%%
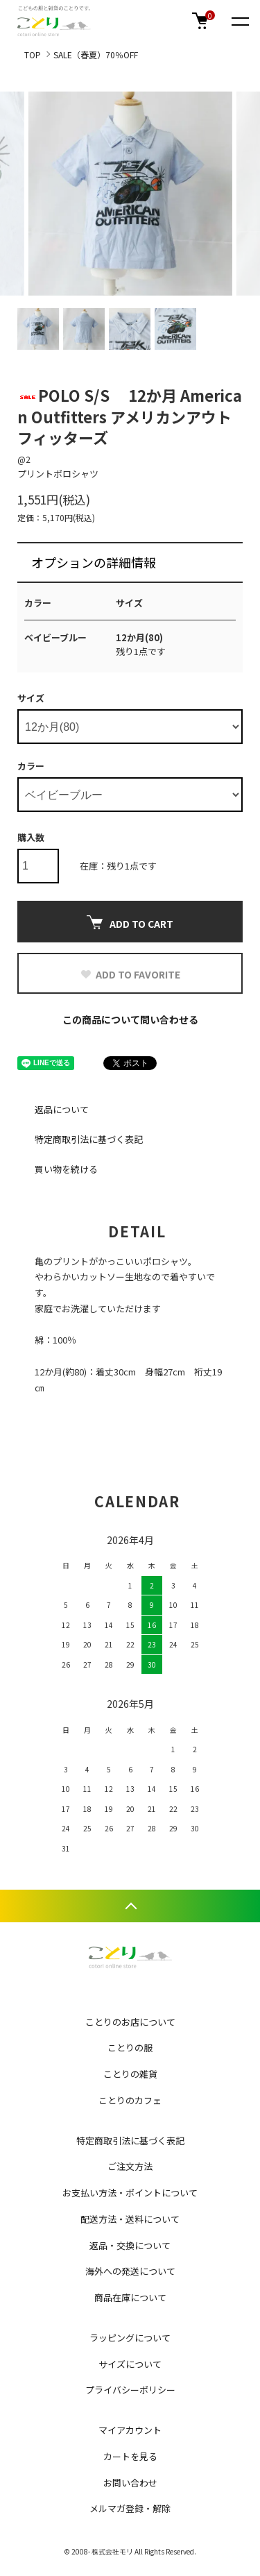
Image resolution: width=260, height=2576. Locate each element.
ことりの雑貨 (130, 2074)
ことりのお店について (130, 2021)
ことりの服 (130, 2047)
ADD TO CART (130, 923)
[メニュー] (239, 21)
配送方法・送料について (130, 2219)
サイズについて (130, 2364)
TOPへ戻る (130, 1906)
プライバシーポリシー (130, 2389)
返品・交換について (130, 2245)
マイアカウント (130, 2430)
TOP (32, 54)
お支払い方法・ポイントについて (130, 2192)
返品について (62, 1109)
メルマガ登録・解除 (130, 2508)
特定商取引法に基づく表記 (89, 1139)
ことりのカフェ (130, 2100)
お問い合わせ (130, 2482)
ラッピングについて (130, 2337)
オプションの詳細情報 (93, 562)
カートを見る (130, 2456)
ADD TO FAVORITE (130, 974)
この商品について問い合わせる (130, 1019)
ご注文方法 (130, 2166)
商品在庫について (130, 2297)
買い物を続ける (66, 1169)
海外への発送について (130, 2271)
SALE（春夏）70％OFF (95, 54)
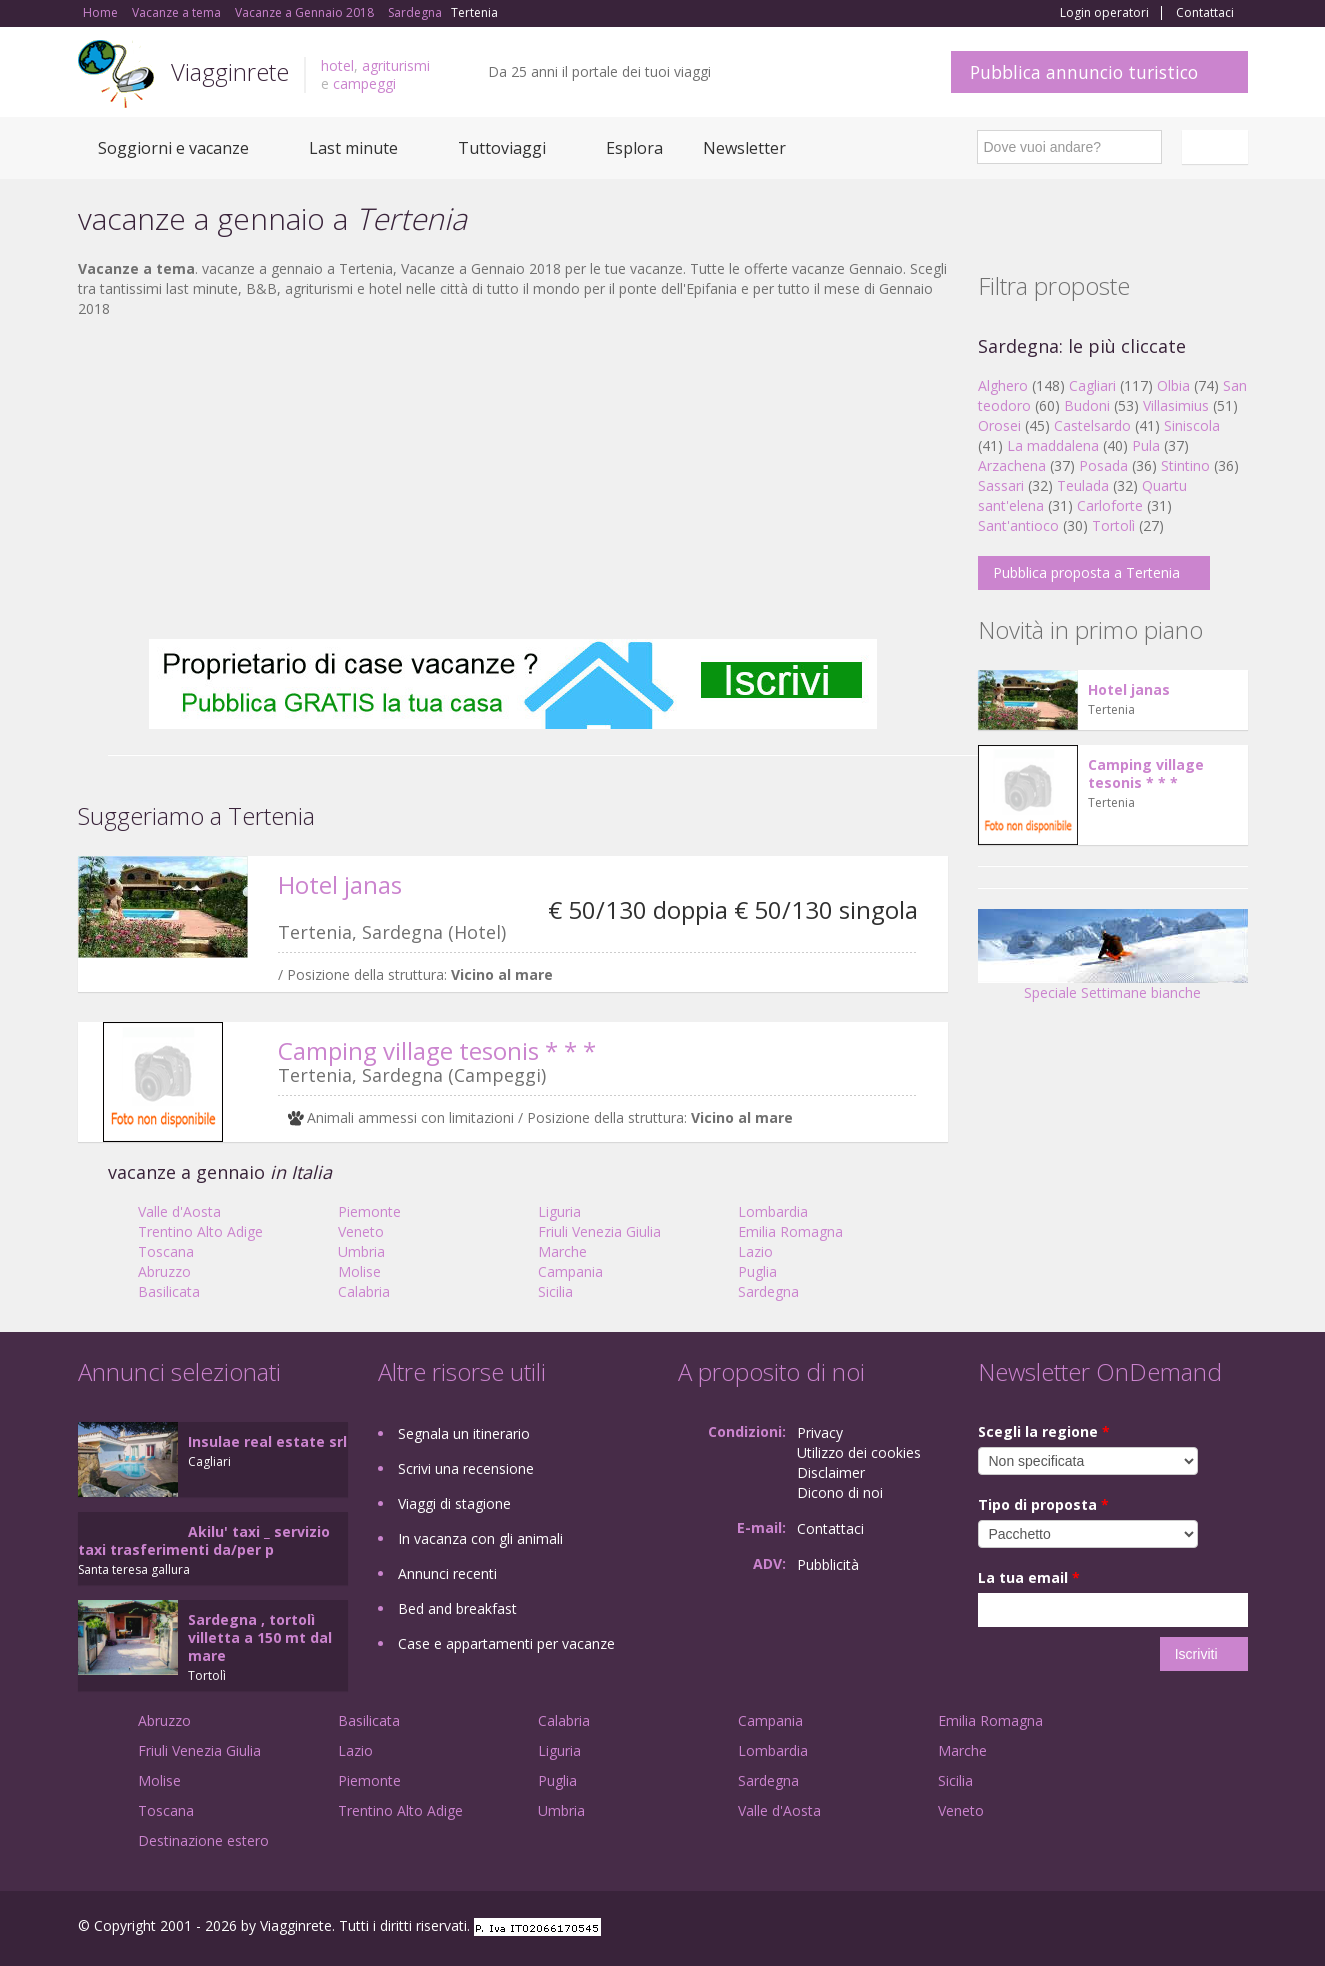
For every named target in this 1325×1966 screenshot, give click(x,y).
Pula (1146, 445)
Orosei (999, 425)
%%
%%
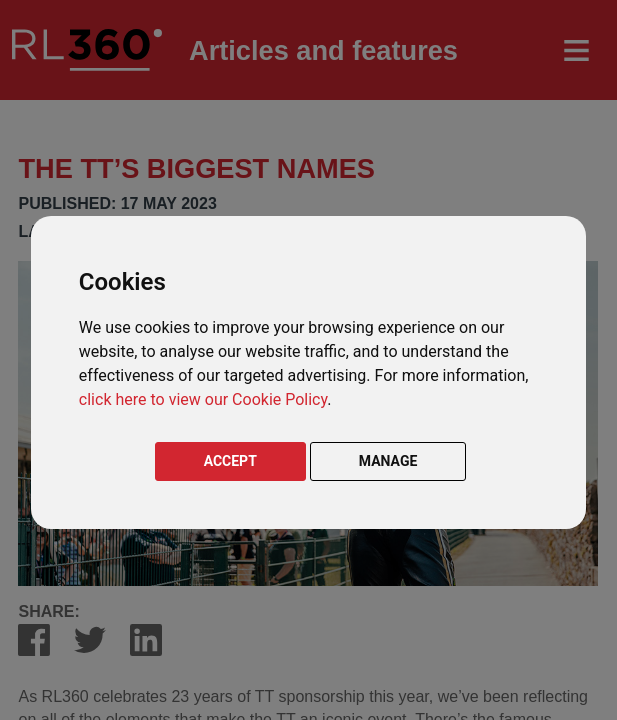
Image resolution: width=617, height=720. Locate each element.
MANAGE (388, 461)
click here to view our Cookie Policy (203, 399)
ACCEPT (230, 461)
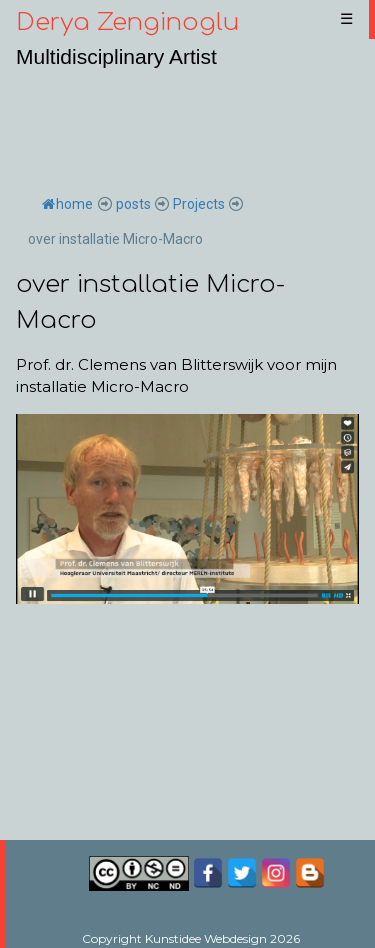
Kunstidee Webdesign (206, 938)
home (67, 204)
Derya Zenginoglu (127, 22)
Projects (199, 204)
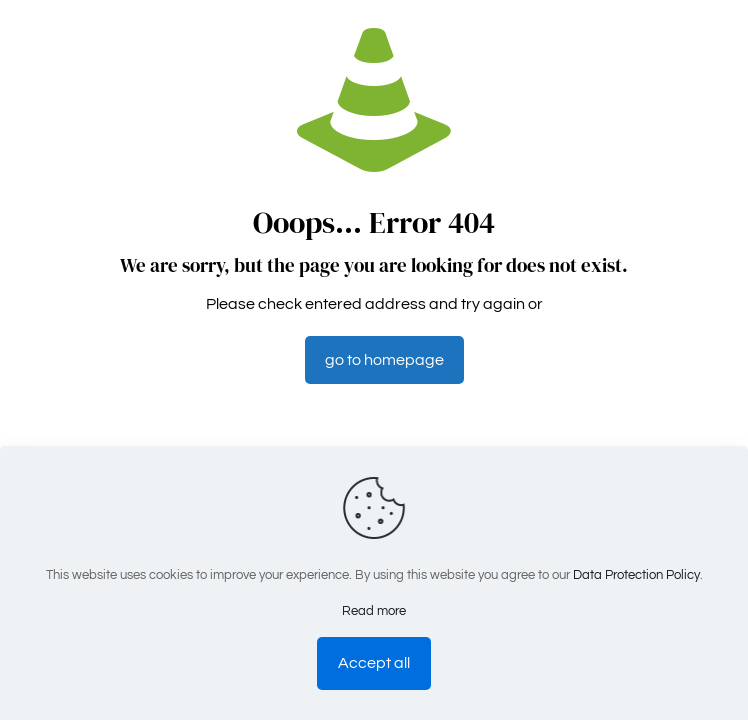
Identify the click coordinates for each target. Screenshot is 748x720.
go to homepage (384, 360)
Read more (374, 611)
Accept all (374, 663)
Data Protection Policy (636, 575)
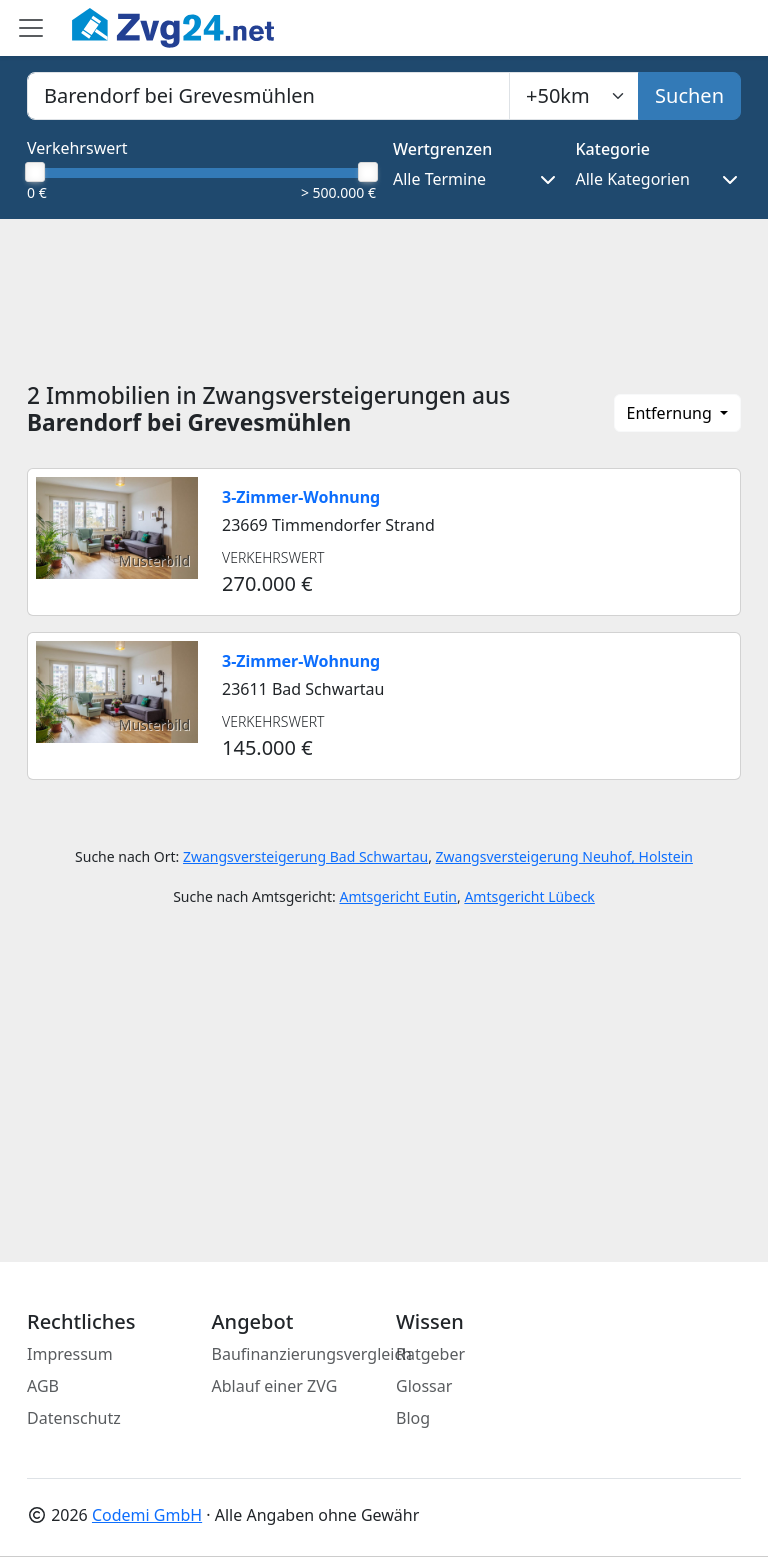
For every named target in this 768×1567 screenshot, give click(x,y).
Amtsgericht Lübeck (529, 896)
%%
Transcribe exactly the lines above, beginning at the one with "メルマガ登録・解除 (130, 2508)" and going up to and including the one with "Orosei (999, 425)". Pictures do not belong in the copy.

メルマガ登録・解除 (130, 2508)
特定商取引法に基づく表記 (89, 1139)
ことりのカフェ (130, 2100)
お問い合わせ (130, 2482)
ラッピングについて (130, 2337)
オプションの詳細情報 (93, 562)
カートを見る (130, 2456)
ADD TO FAVORITE (130, 974)
この商品について問い合わせる (130, 1019)
ご注文方法 (130, 2166)
商品在庫について (130, 2297)
買い物を続ける (66, 1169)
海外への発送について (130, 2271)
SALE（春夏）70％OFF (95, 54)
For every named target in this 1325×1966 screenshot, give click(x,y).
Pula (1146, 445)
Orosei (999, 425)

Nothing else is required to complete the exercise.